### INFORMATION SHOWN:
────────
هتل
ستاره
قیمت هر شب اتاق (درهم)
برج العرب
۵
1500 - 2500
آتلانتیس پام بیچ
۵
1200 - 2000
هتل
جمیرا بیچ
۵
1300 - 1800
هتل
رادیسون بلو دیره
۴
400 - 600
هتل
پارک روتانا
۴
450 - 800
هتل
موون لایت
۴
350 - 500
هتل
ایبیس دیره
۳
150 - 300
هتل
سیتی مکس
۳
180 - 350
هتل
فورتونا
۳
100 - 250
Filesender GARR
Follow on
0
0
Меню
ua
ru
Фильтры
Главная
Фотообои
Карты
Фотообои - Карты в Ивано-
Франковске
────────
### WORK INSTRUCTIONS:
From the first line to the last, please write out the entries exactly.

### EXERCISE SOLUTION:
هتل
ستاره
قیمت هر شب اتاق (درهم)
برج العرب
۵
1500 - 2500
آتلانتیس پام بیچ
۵
1200 - 2000
هتل
جمیرا بیچ
۵
1300 - 1800
هتل
رادیسون بلو دیره
۴
400 - 600
هتل
پارک روتانا
۴
450 - 800
هتل
موون لایت
۴
350 - 500
هتل
ایبیس دیره
۳
150 - 300
هتل
سیتی مکس
۳
180 - 350
هتل
فورتونا
۳
100 - 250
Filesender GARR
Follow on
0
0
Меню
ua
ru
Фильтры
Главная
Фотообои
Карты
Фотообои - Карты в Ивано-
Франковске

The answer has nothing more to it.